Петя читал: повадился в библиотеку ходить, да и понял уже, что нужно это было. А то трудно иногда бывало с офицерами разговаривать, неловко себя чувствовал. Вот и занялся — спрашивал, что успеет посмотреть, и таскал в комнату книги. Историю пробовал начать, но не заснул едва со скуки. Да и зачем, если барин гораздо интереснее расскажет, чем написано. А вот географию, карту от Москвы до границы — учил, запоминал города и дороги. Уж это — первое, что пригодится в войну. И потом нелишним будет знать, как куда доехать. Он еще книжку на французском пробовал взять, но захлопнул тут же, ни слова не поняв. Решил не мучиться, говорить-то умел, а это важнее.

Алексей Николаевич обыкновенно дремал, привалившись к его плечу и обняв его.
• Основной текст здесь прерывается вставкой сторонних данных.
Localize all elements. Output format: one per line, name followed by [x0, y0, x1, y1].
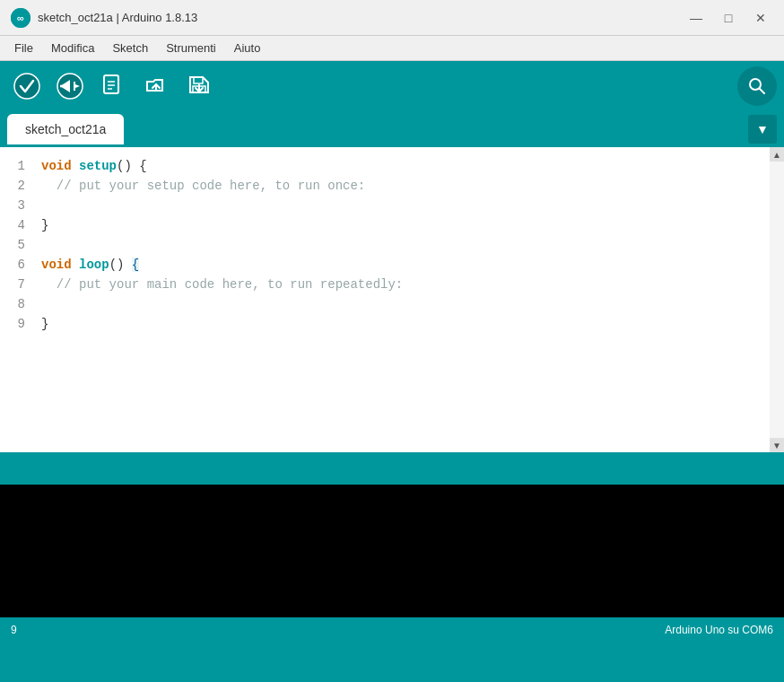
status-bar: 9 Arduino Uno su COM6	[0, 617, 784, 643]
title-bar-left: ∞ sketch_oct21a | Arduino 1.8.13	[11, 8, 197, 28]
maximize-button[interactable]: □	[716, 5, 741, 31]
console-header	[0, 452, 784, 485]
close-button[interactable]: ✕	[748, 5, 773, 31]
svg-point-2	[14, 74, 39, 99]
svg-text:∞: ∞	[17, 13, 24, 23]
upload-button[interactable]	[50, 66, 90, 106]
editor-area: 1 2 3 4 5 6 7 8 9 void setup() { // put …	[0, 147, 784, 452]
svg-rect-8	[104, 75, 118, 93]
tab-sketch-oct21a[interactable]: sketch_oct21a	[7, 114, 124, 144]
title-bar: ∞ sketch_oct21a | Arduino 1.8.13 — □ ✕	[0, 0, 784, 36]
verify-button[interactable]	[7, 66, 47, 106]
menu-aiuto[interactable]: Aiuto	[227, 39, 268, 57]
code-editor[interactable]: void setup() { // put your setup code he…	[32, 147, 770, 452]
status-line: 9	[11, 624, 17, 636]
menu-modifica[interactable]: Modifica	[44, 39, 101, 57]
open-button[interactable]	[136, 66, 176, 106]
status-board: Arduino Uno su COM6	[665, 624, 773, 636]
tab-dropdown-button[interactable]: ▼	[748, 115, 777, 144]
toolbar	[0, 61, 784, 111]
console-area	[0, 485, 784, 617]
svg-rect-7	[74, 82, 75, 91]
scroll-up-button[interactable]: ▲	[770, 147, 784, 162]
menu-bar: File Modifica Sketch Strumenti Aiuto	[0, 36, 784, 61]
minimize-button[interactable]: —	[684, 5, 709, 31]
search-button[interactable]	[737, 66, 777, 106]
scrollbar[interactable]: ▲ ▼	[770, 147, 784, 452]
tab-bar: sketch_oct21a ▼	[0, 111, 784, 147]
svg-line-17	[760, 89, 765, 94]
tab-dropdown-icon: ▼	[756, 122, 769, 136]
svg-rect-13	[194, 77, 203, 83]
arduino-logo: ∞	[11, 8, 30, 28]
line-numbers: 1 2 3 4 5 6 7 8 9	[0, 147, 32, 452]
menu-strumenti[interactable]: Strumenti	[159, 39, 223, 57]
save-button[interactable]	[179, 66, 219, 106]
scroll-down-button[interactable]: ▼	[770, 438, 784, 452]
window-controls: — □ ✕	[684, 5, 773, 31]
menu-sketch[interactable]: Sketch	[105, 39, 155, 57]
menu-file[interactable]: File	[7, 39, 40, 57]
new-button[interactable]	[93, 66, 133, 106]
window-title: sketch_oct21a | Arduino 1.8.13	[38, 11, 197, 24]
tab-label: sketch_oct21a	[25, 122, 106, 136]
Пете было тепло и приятно с ним — родным, любимым. Хоть и ссорились, но разве бывает оно легко в жизни?.. Нет такого, чтобы сердце заходилось, в глазах от страсти темнело у обоих, да еще и с первого взгляда — об этом только рассказывают с придыханием. Пете семнадцать едва было, а уже понимал.

Им только Бекетов покою не давал. На прогулки таскал, или вот однажды позвал барина во двор и бросил ему саблю — размяться хотел. Они в четверть силы бились, с шутками и разговором. Петя на крыльце сидел и смотрел.

— А все же, Алеш, не пойму я, — Бекетов лениво крутил саблю. — Вот вроде и дерешься недурно, и стреляешь метко, а все тебе не везет. Теряешься в бою, что ли?

— Ну нет, — хмыкнул Алексей Николаевич; он запыхался уже, но говорить старался ровно. — Я вот тебя не пойму: как атака, так вперед мчишься и вовсе не думаешь, что творишь…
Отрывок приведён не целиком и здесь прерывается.